** Directions **
Your answer should give again, exactly, the lines from the beginning of the entries below through the line containing "Черном море. Дана". It must contain no pictures.

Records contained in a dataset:
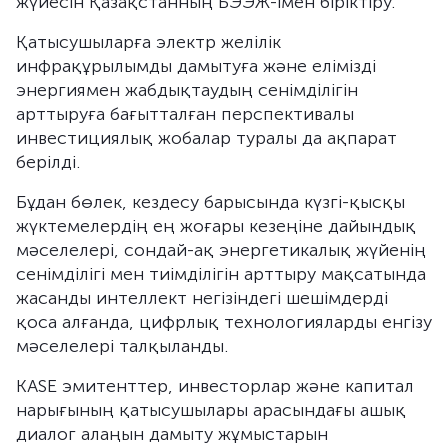
жүйесін Қазақстанның БЭЭЖ-імен біріктіру.
Қатысушыларға электр желілік
инфрақұрылымды дамытуға және елімізді
энергиямен жабдықтаудың сенімділігін
арттыруға бағытталған перспективалы
инвестициялық жобалар туралы да ақпарат
берілді.
Бұдан бөлек, кездесу барысында күзгі-қысқы
жүктемелердің ең жоғары кезеңіне дайындық
мәселелері, сондай-ақ энергетикалық жүйенің
сенімділігі мен тиімділігін арттыру мақсатында
жасанды интеллект негізіндегі шешімдерді
қоса алғанда, цифрлық технологияларды енгізу
мәселелері талқыланды.
KASE эмитенттер, инвесторлар және капитал
нарығының қатысушылары арасындағы ашық
диалог алаңын дамыту жұмыстарын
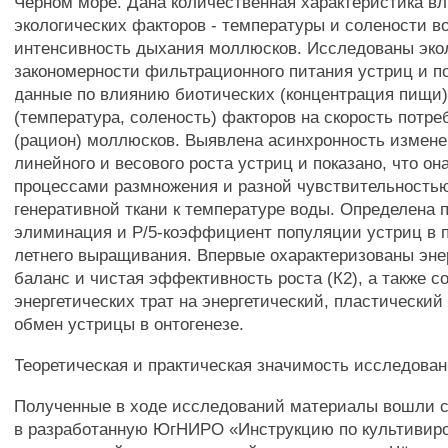
Черном море. Дана количественная характеристика в
экологических факторов - температуры и солености в
интенсивность дыхания моллюсков. Исследованы эко
закономерности фильтрационного питания устриц и п
данные по влиянию биотических (концентрация пищи)
(температура, соленость) факторов на скорость потр
(рацион) моллюсков. Выявлена асинхронность измене
линейного и весового роста устриц и показано, что о
процессами размножения и разной чувствительность
генеративной ткани к температуре воды. Определена 
элиминация и Р/5-коэффициент популяции устриц в п
летнего выращивания. Впервые охарактеризованы эне
баланс и чистая эффективность роста (К2), а также 
энергетических трат на энергетический, пластический
обмен устрицы в онтогенезе.
Теоретическая и практическая значимость исследован
Полученные в ходе исследований материалы вошли 
в разработанную ЮгНИРО «Инструкцию по культивир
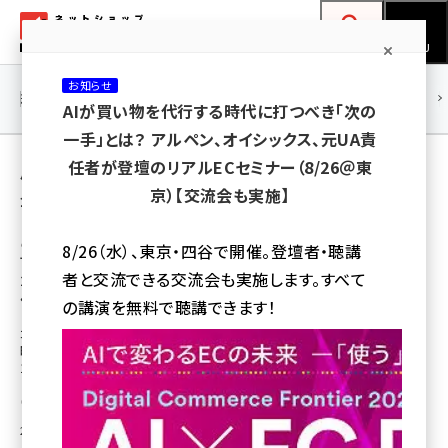
メ
ネットショップ担当者フォーラム
イ
検索
MENU
ン
お知らせ
コ
連載・特集
|
海外
海外情報
海外
AI
メタバース
AIが買い物を代行する時代に打つべき「次の
ン
一手」とは？ アルペン、オイシックス、元UA責
テ
用語「TSI」 が使われている記事の一覧
任者が登壇のリアルECセミナー（8/26＠東
ン
京）【交流会も実施】
全 15 記事中 1 ～ 15 を表示中
ツ
amazon (2255)
に
この先の小売・ECに求められるユニファイドコ
8/26（水）、東京・四谷で開催。登壇者・聴講
マース戦略とは？ 2020年の振り返りから
yahoo (1906)
移
者と交流できる交流会も実施します。すべて
2021年以降のEC業界をecbeing林社長に聞
動
く
楽天 (1874)
の講演を無料で聴講できます！
コロナ禍の2020年、EC業界における変化を振り返りつつ、2021年注目の戦
ecbeing (1210)
略「ユニファイドコマース」や「ecbeing」の注力施策について、EC構築実績
1300サイトを超える「ecbeing」の代表取締役の林雅也氏が語る
アスクル (1122)
キヨハラサトル
base (1081)
2021年3月31日 9:00
ビィ・フォアード (776)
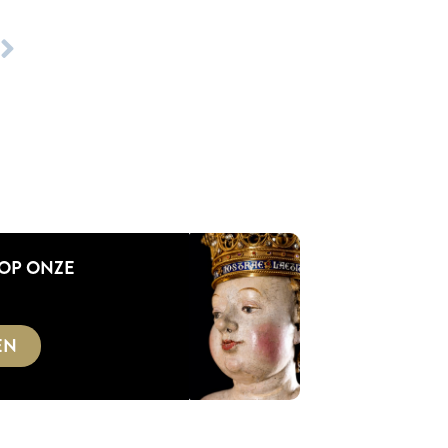
 OP ONZE
EN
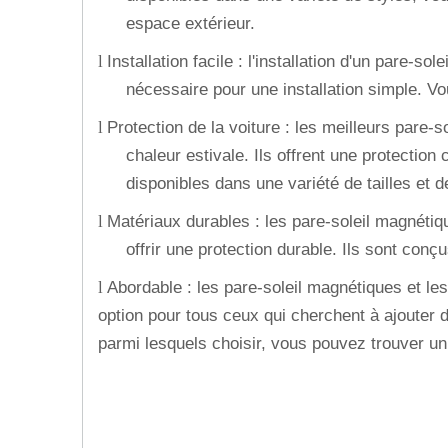
espace extérieur.
Installation facile : l'installation d'un pare-so
l
nécessaire pour une installation simple. Vo
Protection de la voiture : les meilleurs pare-s
l
chaleur estivale. Ils offrent une protection 
disponibles dans une variété de tailles et d
Matériaux durables : les pare-soleil magnétiq
l
offrir une protection durable. Ils sont conç
Abordable : les pare-soleil magnétiques et les
l
option pour tous ceux qui cherchent à ajouter de
parmi lesquels choisir, vous pouvez trouver un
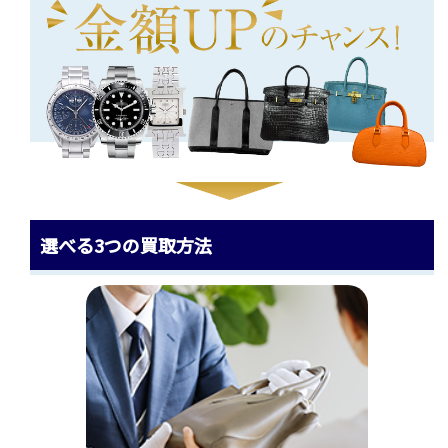
選べる3つの買取方法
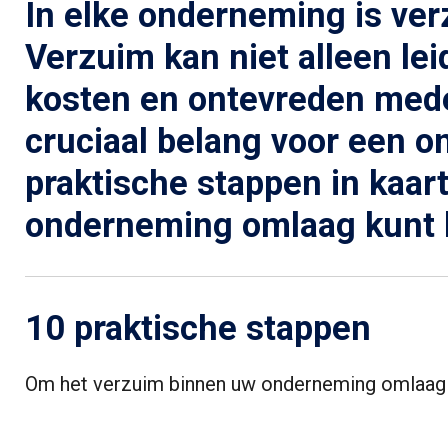
In elke onderneming is ve
Verzuim kan niet alleen lei
kosten en ontevreden mede
cruciaal belang voor een o
praktische stappen in kaar
onderneming omlaag kunt k
10 praktische stappen
Om het verzuim binnen uw onderneming omlaag te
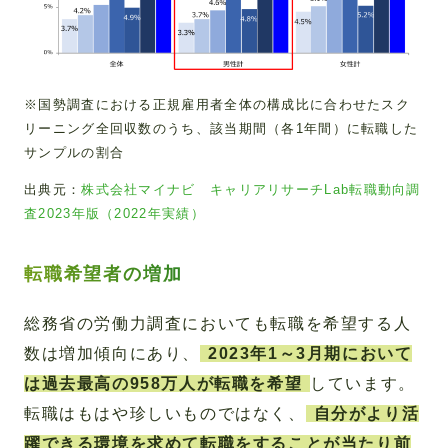
※国勢調査における正規雇用者全体の構成比に合わせたスク
リーニング全回収数のうち、該当期間（各1年間）に転職した
サンプルの割合
出典元：
株式会社マイナビ キャリアリサーチLab転職動向調
査2023年版（2022年実績）
転職希望者の増加
総務省の労働力調査においても転職を希望する人
数は増加傾向にあり、
2023年1～3月期において
は過去最高の958万人が転職を希望
しています。
転職はもはや珍しいものではなく、
自分がより活
躍できる環境を求めて転職をすることが当たり前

** Answer for this exercise **
жүйесін Қазақстанның БЭЭЖ-імен біріктіру.
Қатысушыларға электр желілік
инфрақұрылымды дамытуға және елімізді
энергиямен жабдықтаудың сенімділігін
арттыруға бағытталған перспективалы
инвестициялық жобалар туралы да ақпарат
берілді.
Бұдан бөлек, кездесу барысында күзгі-қысқы
жүктемелердің ең жоғары кезеңіне дайындық
мәселелері, сондай-ақ энергетикалық жүйенің
сенімділігі мен тиімділігін арттыру мақсатында
жасанды интеллект негізіндегі шешімдерді
қоса алғанда, цифрлық технологияларды енгізу
мәселелері талқыланды.
KASE эмитенттер, инвесторлар және капитал
нарығының қатысушылары арасындағы ашық
диалог алаңын дамыту жұмыстарын
Черном море. Дана количественная характеристика в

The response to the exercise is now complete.